15 September 2014

4 months ago

What happened 4 months ago today?  I landed on St. Paul Island and the lifer madness began.  If you do the math, I've averaged a new bird every 5 days!  Even up through yesterday, surprises come when you don't necessarily think they will... but more on my latest lifer in a bit.

A few days ago I got a text from Doug, another guide here, regarding Notchy.  Who's that?  Well...
Indeed, it's the female Killer Whale that has been hanging around for the past several weeks.  What's more interesting is that this is the same female that was seen around St.
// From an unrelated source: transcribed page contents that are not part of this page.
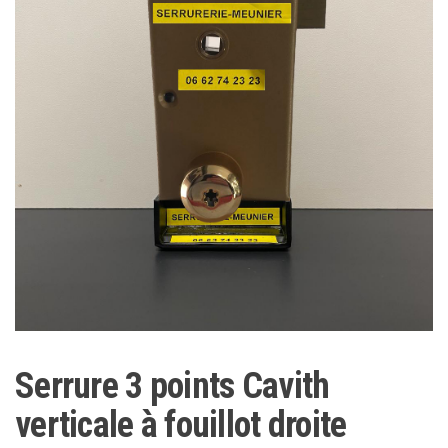
Serrure 3 points Cavith
verticale à fouillot droite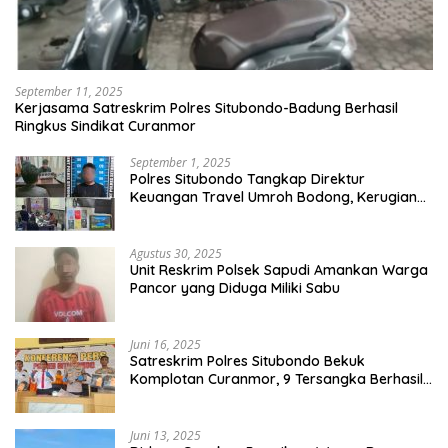
September 11, 2025
Kerjasama Satreskrim Polres Situbondo-Badung Berhasil
Ringkus Sindikat Curanmor
September 1, 2025
Polres Situbondo Tangkap Direktur
Keuangan Travel Umroh Bodong, Kerugian
Capai Miliaran Rupiah
Agustus 30, 2025
Unit Reskrim Polsek Sapudi Amankan Warga
Pancor yang Diduga Miliki Sabu
Juni 16, 2025
Satreskrim Polres Situbondo Bekuk
Komplotan Curanmor, 9 Tersangka Berhasil
Diringkus
Juni 13, 2025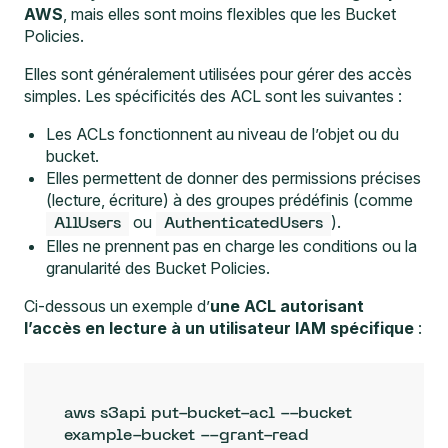
AWS
, mais elles sont moins flexibles que les Bucket
Policies.
Elles sont généralement utilisées pour gérer des accès
simples. Les spécificités des ACL sont les suivantes :
Les ACLs fonctionnent au niveau de l’objet ou du
bucket.
Elles permettent de donner des permissions précises
(lecture, écriture) à des groupes prédéfinis (comme
ou
).
AllUsers
AuthenticatedUsers
Elles ne prennent pas en charge les conditions ou la
granularité des Bucket Policies.
Ci-dessous un exemple d’
une ACL autorisant
l’accès en lecture à un utilisateur IAM spécifique
:
aws s3api put-bucket-acl --bucket 
example-bucket --grant-read 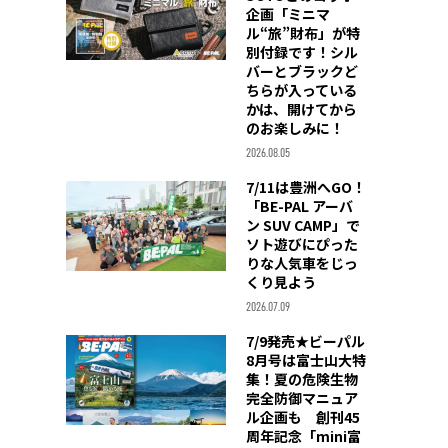
企画「ミニマ
ル“旅”財布」が特
別付録です！シル
バーとブラックど
ちらが入っている
かは、開けてから
のお楽しみに！
2026.08.05
7/11は豊洲へGO！
「BE-PAL アーバ
ン SUV CAMP」で
ソト遊びにぴった
りな人気車をじっ
くり見よう
2026.07.09
7/9発売★ビーパル
8月号は富士山大特
集！夏の危険生物
完全防御マニュア
ル企画も 創刊45
周年記念「mini富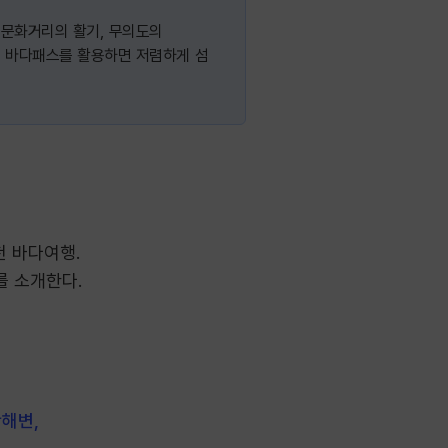
미문화거리의 활기, 무의도의
천 바다패스를 활용하면 저렴하게 섬
천 바다여행.
를 소개한다.
안해변,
Paul Island last year.  We know this because those notches in the dorsal fin are pretty distinctive.

Anyway, Notchy was swimming REALLY close to shore one day and when you look at photos, it's crazy to think of it being only 20 feet offshore.  I certainly wouldn't want to be swimming around and see this coming towards me:
What's more amazing is that the Northern Fur Seals using that beach didn't haul ass out of the water!  No, they decided to swim around and, at times, follow Notchy around!  Curious little guys:
Here's another picture of a seal checking out the potential danger:
When we get gales out of the SE, we know to seawatch from Reef Point.  When the conditions are right, MOTTLED PETRELS seem to be fairly reliable offshore.  If you remember the wind map from my previous post, you'll understand we had wind!  Several of us seawatched for hours and for good reason; the petrels were moving in impressive numbers!  I seawatched from Reef for 2-3 hours and counted 235 MOTTLED PETRELS.  This is the second highest day total ever from St. Paul Island (and one of the highest counts in the ABA area as well).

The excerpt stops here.